Work request:
Below is a block of records: output all of them exactly and leave out the pictures.

The data:
########################################

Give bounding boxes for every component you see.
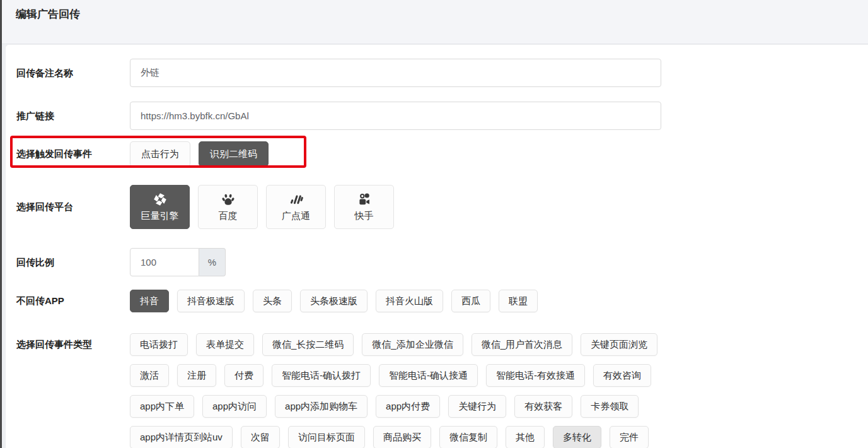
baidu-paw-icon	[221, 192, 236, 207]
ratio-input-group: %	[130, 248, 226, 276]
guangdiantong-icon	[289, 192, 304, 207]
trigger-option-label: 识别二维码	[210, 148, 257, 160]
event-type-option[interactable]: 多转化	[553, 426, 601, 448]
event-type-option[interactable]: 智能电话-有效接通	[486, 364, 585, 387]
event-type-option-label: 多转化	[563, 432, 591, 444]
ocean-engine-icon	[153, 192, 168, 207]
exclude-app-option-label: 西瓜	[461, 295, 480, 307]
event-type-option[interactable]: 其他	[506, 426, 545, 448]
event-type-option[interactable]: 访问目标页面	[288, 426, 365, 448]
link-input[interactable]	[130, 102, 661, 130]
event-type-option[interactable]: 卡券领取	[581, 395, 639, 418]
event-type-option-label: app内下单	[140, 401, 184, 413]
exclude-app-option-label: 头条极速版	[310, 295, 357, 307]
exclude-app-option[interactable]: 联盟	[499, 290, 538, 312]
exclude-app-option[interactable]: 西瓜	[451, 290, 490, 312]
event-type-option-label: 智能电话-有效接通	[496, 370, 575, 382]
event-type-option-label: 智能电话-确认接通	[389, 370, 468, 382]
ratio-input[interactable]	[130, 248, 199, 276]
event-type-row: app内下单app内访问app内添加购物车app内付费关键行为有效获客卡券领取	[130, 395, 657, 418]
platform-option[interactable]: 巨量引擎	[130, 185, 190, 229]
event-type-option-label: 有效咨询	[603, 370, 641, 382]
event-type-option-label: app内访问	[212, 401, 257, 413]
platform-option-label: 快手	[355, 210, 374, 222]
form-row-exclude-apps: 不回传APP 抖音抖音极速版头条头条极速版抖音火山版西瓜联盟	[16, 290, 868, 312]
kuaishou-camera-icon	[357, 192, 372, 207]
event-type-option[interactable]: 微信_用户首次消息	[472, 333, 572, 356]
event-type-option[interactable]: 微信_添加企业微信	[362, 333, 463, 356]
event-type-option[interactable]: app内下单	[130, 395, 194, 418]
event-type-option[interactable]: 次留	[241, 426, 280, 448]
event-type-option[interactable]: 表单提交	[196, 333, 254, 356]
event-type-row: 电话拨打表单提交微信_长按二维码微信_添加企业微信微信_用户首次消息关键页面浏览	[130, 333, 657, 356]
page-title: 编辑广告回传	[16, 8, 868, 21]
event-type-row: 激活注册付费智能电话-确认拨打智能电话-确认接通智能电话-有效接通有效咨询	[130, 364, 657, 387]
remark-input[interactable]	[130, 59, 661, 87]
event-type-option-label: app内详情页到站uv	[140, 432, 223, 444]
event-type-row: app内详情页到站uv次留访问目标页面商品购买微信复制其他多转化完件	[130, 426, 657, 448]
form-row-trigger-event: 选择触发回传事件 点击行为识别二维码	[16, 141, 868, 167]
event-type-option[interactable]: 付费	[224, 364, 263, 387]
event-type-option[interactable]: 智能电话-确认拨打	[272, 364, 371, 387]
event-type-option-label: 注册	[187, 370, 206, 382]
platform-option[interactable]: 广点通	[266, 185, 326, 229]
event-type-option-label: 表单提交	[206, 339, 244, 351]
platform-option-label: 百度	[219, 210, 238, 222]
event-type-option-label: 微信_用户首次消息	[482, 339, 562, 351]
form-row-ratio: 回传比例 %	[16, 248, 868, 276]
platform-option[interactable]: 百度	[198, 185, 258, 229]
platform-option-label: 广点通	[282, 210, 310, 222]
event-type-option-label: 关键页面浏览	[591, 339, 647, 351]
exclude-app-option[interactable]: 头条	[253, 290, 292, 312]
platform-options-group: 巨量引擎百度广点通快手	[130, 185, 394, 229]
event-type-option[interactable]: 有效咨询	[593, 364, 651, 387]
event-type-option-label: 激活	[140, 370, 159, 382]
event-type-option[interactable]: 微信复制	[439, 426, 497, 448]
event-type-option[interactable]: 关键页面浏览	[581, 333, 657, 356]
event-type-option-label: 电话拨打	[140, 339, 178, 351]
left-edge-strip	[0, 0, 2, 448]
event-type-options-group: 电话拨打表单提交微信_长按二维码微信_添加企业微信微信_用户首次消息关键页面浏览…	[130, 333, 657, 448]
exclude-app-option[interactable]: 抖音火山版	[376, 290, 443, 312]
event-type-option[interactable]: 注册	[177, 364, 216, 387]
event-type-option-label: 其他	[516, 432, 535, 444]
event-type-option[interactable]: 商品购买	[373, 426, 431, 448]
event-type-option-label: 付费	[234, 370, 253, 382]
event-type-option[interactable]: app内详情页到站uv	[130, 426, 233, 448]
platform-label: 选择回传平台	[16, 201, 130, 213]
event-type-option[interactable]: 激活	[130, 364, 169, 387]
event-type-option[interactable]: 电话拨打	[130, 333, 188, 356]
exclude-app-option[interactable]: 头条极速版	[300, 290, 367, 312]
platform-option-label: 巨量引擎	[141, 210, 179, 222]
event-type-option[interactable]: app内付费	[376, 395, 440, 418]
trigger-event-label: 选择触发回传事件	[16, 148, 130, 160]
exclude-app-option[interactable]: 抖音	[130, 290, 169, 312]
event-type-option-label: 智能电话-确认拨打	[282, 370, 361, 382]
exclude-app-option-label: 抖音火山版	[386, 295, 433, 307]
exclude-app-option[interactable]: 抖音极速版	[177, 290, 245, 312]
event-type-option[interactable]: 智能电话-确认接通	[379, 364, 478, 387]
event-type-option-label: 访问目标页面	[298, 432, 355, 444]
form-row-event-types: 选择回传事件类型 电话拨打表单提交微信_长按二维码微信_添加企业微信微信_用户首…	[16, 333, 868, 448]
trigger-option[interactable]: 点击行为	[130, 141, 190, 167]
exclude-apps-label: 不回传APP	[16, 295, 130, 307]
trigger-option[interactable]: 识别二维码	[199, 141, 269, 167]
event-type-option-label: 次留	[251, 432, 270, 444]
exclude-app-option-label: 抖音	[140, 295, 159, 307]
event-type-option[interactable]: 完件	[610, 426, 649, 448]
event-type-option[interactable]: app内访问	[202, 395, 267, 418]
event-types-label: 选择回传事件类型	[16, 338, 130, 351]
event-type-option[interactable]: 有效获客	[514, 395, 572, 418]
exclude-app-options-group: 抖音抖音极速版头条头条极速版抖音火山版西瓜联盟	[130, 290, 538, 312]
exclude-app-option-label: 联盟	[509, 295, 528, 307]
link-label: 推广链接	[16, 110, 130, 122]
event-type-option[interactable]: app内添加购物车	[275, 395, 367, 418]
event-type-option-label: 商品购买	[383, 432, 421, 444]
exclude-app-option-label: 抖音极速版	[187, 295, 234, 307]
event-type-option[interactable]: 关键行为	[448, 395, 506, 418]
platform-option[interactable]: 快手	[334, 185, 394, 229]
event-type-option-label: 完件	[620, 432, 639, 444]
event-type-option-label: 有效获客	[524, 401, 562, 413]
trigger-option-label: 点击行为	[141, 148, 179, 160]
event-type-option[interactable]: 微信_长按二维码	[262, 333, 354, 356]
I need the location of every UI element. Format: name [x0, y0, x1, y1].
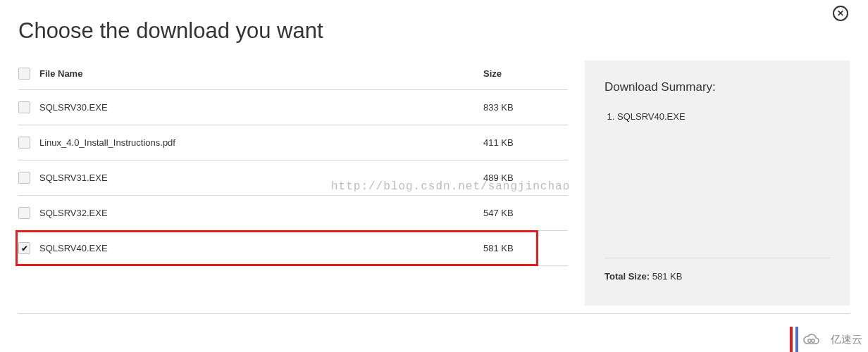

########################################

Written solution:
Give bounding boxes for every component you see.
baidu-paw-icon	[221, 192, 236, 207]
ratio-input-group: %	[130, 248, 226, 276]
guangdiantong-icon	[289, 192, 304, 207]
trigger-option-label: 识别二维码	[210, 148, 257, 160]
event-type-option[interactable]: 多转化	[553, 426, 601, 448]
event-type-option[interactable]: 智能电话-有效接通	[486, 364, 585, 387]
event-type-option-label: 多转化	[563, 432, 591, 444]
ocean-engine-icon	[153, 192, 168, 207]
exclude-app-option-label: 西瓜	[461, 295, 480, 307]
event-type-option[interactable]: 其他	[506, 426, 545, 448]
event-type-option[interactable]: 访问目标页面	[288, 426, 365, 448]
link-input[interactable]	[130, 102, 661, 130]
event-type-option[interactable]: 卡券领取	[581, 395, 639, 418]
event-type-option-label: app内下单	[140, 401, 184, 413]
exclude-app-option-label: 头条极速版	[310, 295, 357, 307]
exclude-app-option[interactable]: 联盟	[499, 290, 538, 312]
exclude-app-option[interactable]: 西瓜	[451, 290, 490, 312]
event-type-option-label: 智能电话-有效接通	[496, 370, 575, 382]
event-type-option-label: 智能电话-确认接通	[389, 370, 468, 382]
ratio-input[interactable]	[130, 248, 199, 276]
event-type-row: app内下单app内访问app内添加购物车app内付费关键行为有效获客卡券领取	[130, 395, 657, 418]
platform-option[interactable]: 巨量引擎	[130, 185, 190, 229]
event-type-option-label: 有效咨询	[603, 370, 641, 382]
event-type-option-label: app内访问	[212, 401, 257, 413]
platform-option-label: 快手	[355, 210, 374, 222]
form-row-exclude-apps: 不回传APP 抖音抖音极速版头条头条极速版抖音火山版西瓜联盟	[16, 290, 868, 312]
kuaishou-camera-icon	[357, 192, 372, 207]
event-type-option[interactable]: 微信_用户首次消息	[472, 333, 572, 356]
event-type-option[interactable]: 微信_添加企业微信	[362, 333, 463, 356]
event-type-option[interactable]: app内下单	[130, 395, 194, 418]
event-type-option[interactable]: 次留	[241, 426, 280, 448]
event-type-option[interactable]: 表单提交	[196, 333, 254, 356]
event-type-row: 电话拨打表单提交微信_长按二维码微信_添加企业微信微信_用户首次消息关键页面浏览	[130, 333, 657, 356]
page-title: 编辑广告回传	[16, 8, 868, 21]
event-type-row: 激活注册付费智能电话-确认拨打智能电话-确认接通智能电话-有效接通有效咨询	[130, 364, 657, 387]
remark-input[interactable]	[130, 59, 661, 87]
event-type-option-label: app内详情页到站uv	[140, 432, 223, 444]
event-type-row: app内详情页到站uv次留访问目标页面商品购买微信复制其他多转化完件	[130, 426, 657, 448]
form-row-trigger-event: 选择触发回传事件 点击行为识别二维码	[16, 141, 868, 167]
event-type-option[interactable]: 付费	[224, 364, 263, 387]
event-type-option[interactable]: 智能电话-确认拨打	[272, 364, 371, 387]
event-type-option-label: 注册	[187, 370, 206, 382]
platform-option[interactable]: 广点通	[266, 185, 326, 229]
event-type-option-label: 表单提交	[206, 339, 244, 351]
platform-option-label: 百度	[219, 210, 238, 222]
event-type-option-label: 微信_用户首次消息	[482, 339, 562, 351]
form-row-ratio: 回传比例 %	[16, 248, 868, 276]
platform-option[interactable]: 百度	[198, 185, 258, 229]
platform-option-label: 广点通	[282, 210, 310, 222]
event-type-option-label: 关键页面浏览	[591, 339, 647, 351]
exclude-app-option[interactable]: 头条	[253, 290, 292, 312]
platform-options-group: 巨量引擎百度广点通快手	[130, 185, 394, 229]
event-type-option[interactable]: 有效咨询	[593, 364, 651, 387]
event-type-option-label: 激活	[140, 370, 159, 382]
event-type-option[interactable]: 微信复制	[439, 426, 497, 448]
event-type-option[interactable]: 关键页面浏览	[581, 333, 657, 356]
event-type-option-label: 电话拨打	[140, 339, 178, 351]
left-edge-strip	[0, 0, 2, 448]
event-type-options-group: 电话拨打表单提交微信_长按二维码微信_添加企业微信微信_用户首次消息关键页面浏览…	[130, 333, 657, 448]
exclude-app-option[interactable]: 抖音火山版	[376, 290, 443, 312]
event-type-option[interactable]: 注册	[177, 364, 216, 387]
event-type-option-label: 其他	[516, 432, 535, 444]
event-type-option[interactable]: 商品购买	[373, 426, 431, 448]
event-type-option-label: 付费	[234, 370, 253, 382]
event-type-option[interactable]: app内详情页到站uv	[130, 426, 233, 448]
platform-label: 选择回传平台	[16, 201, 130, 213]
event-type-option[interactable]: 激活	[130, 364, 169, 387]
event-type-option[interactable]: 电话拨打	[130, 333, 188, 356]
exclude-app-option[interactable]: 头条极速版	[300, 290, 367, 312]
platform-option-label: 巨量引擎	[141, 210, 179, 222]
event-type-option[interactable]: app内付费	[376, 395, 440, 418]
trigger-event-label: 选择触发回传事件	[16, 148, 130, 160]
exclude-app-option[interactable]: 抖音	[130, 290, 169, 312]
event-type-option-label: 智能电话-确认拨打	[282, 370, 361, 382]
exclude-app-option-label: 抖音火山版	[386, 295, 433, 307]
exclude-app-option[interactable]: 抖音极速版	[177, 290, 245, 312]
event-type-option[interactable]: 智能电话-确认接通	[379, 364, 478, 387]
event-type-option-label: 访问目标页面	[298, 432, 355, 444]
form-row-event-types: 选择回传事件类型 电话拨打表单提交微信_长按二维码微信_添加企业微信微信_用户首…	[16, 333, 868, 448]
trigger-option[interactable]: 点击行为	[130, 141, 190, 167]
exclude-apps-label: 不回传APP	[16, 295, 130, 307]
trigger-option[interactable]: 识别二维码	[199, 141, 269, 167]
event-type-option-label: 次留	[251, 432, 270, 444]
exclude-app-option-label: 抖音	[140, 295, 159, 307]
event-type-option[interactable]: 完件	[610, 426, 649, 448]
event-type-option[interactable]: app内访问	[202, 395, 267, 418]
event-types-label: 选择回传事件类型	[16, 338, 130, 351]
event-type-option[interactable]: 有效获客	[514, 395, 572, 418]
exclude-app-options-group: 抖音抖音极速版头条头条极速版抖音火山版西瓜联盟	[130, 290, 538, 312]
exclude-app-option-label: 联盟	[509, 295, 528, 307]
link-label: 推广链接	[16, 110, 130, 122]
event-type-option[interactable]: app内添加购物车	[275, 395, 367, 418]
event-type-option-label: 商品购买	[383, 432, 421, 444]
exclude-app-option-label: 抖音极速版	[187, 295, 234, 307]
event-type-option[interactable]: 关键行为	[448, 395, 506, 418]
platform-option[interactable]: 快手	[334, 185, 394, 229]
event-type-option-label: 完件	[620, 432, 639, 444]
event-type-option-label: 有效获客	[524, 401, 562, 413]
trigger-option-label: 点击行为	[141, 148, 179, 160]
event-type-option[interactable]: 微信_长按二维码	[262, 333, 354, 356]
I need the location of every UI element. Format: name [x0, y0, x1, y1].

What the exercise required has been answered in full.